Dataset entries
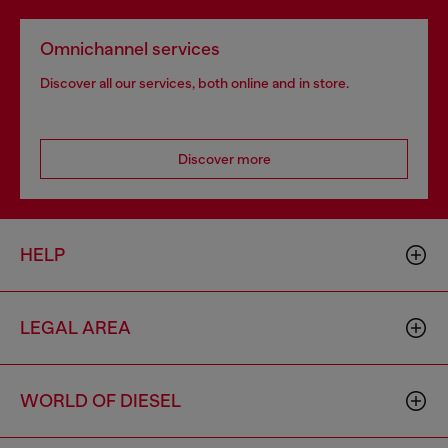
Omnichannel services
Discover all our services, both online and in store.
Discover more
HELP
LEGAL AREA
WORLD OF DIESEL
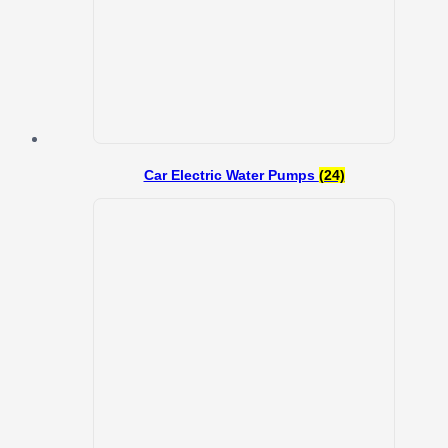
Car Electric Water Pumps
(24)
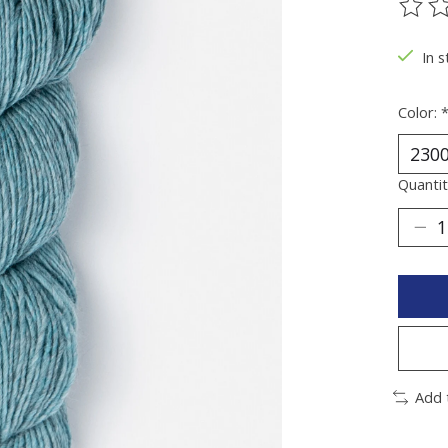
The ra
In 
Color:
Quantit
Add 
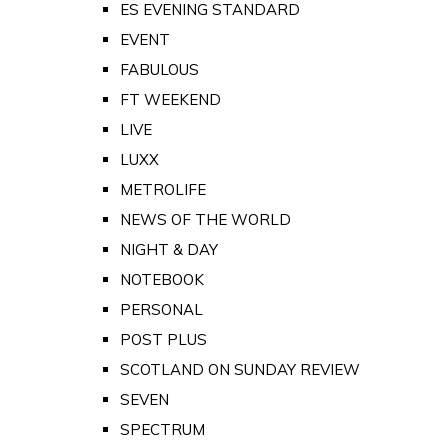
ES EVENING STANDARD
EVENT
FABULOUS
FT WEEKEND
LIVE
LUXX
METROLIFE
NEWS OF THE WORLD
NIGHT & DAY
NOTEBOOK
PERSONAL
POST PLUS
SCOTLAND ON SUNDAY REVIEW
SEVEN
SPECTRUM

* **WORK REQUIRED**
This task asks for the data above repeated exactly, without a single picture.

* **TASK SOLUTION**
Omnichannel services
Discover all our services, both online and in store.
Discover more
HELP
LEGAL AREA
WORLD OF DIESEL
Car Electric Water Pumps
(24)
The ra
In 
Color:
Quantit
Add 
ES EVENING STANDARD
EVENT
FABULOUS
FT WEEKEND
LIVE
LUXX
METROLIFE
NEWS OF THE WORLD
NIGHT & DAY
NOTEBOOK
PERSONAL
POST PLUS
SCOTLAND ON SUNDAY REVIEW
SEVEN
SPECTRUM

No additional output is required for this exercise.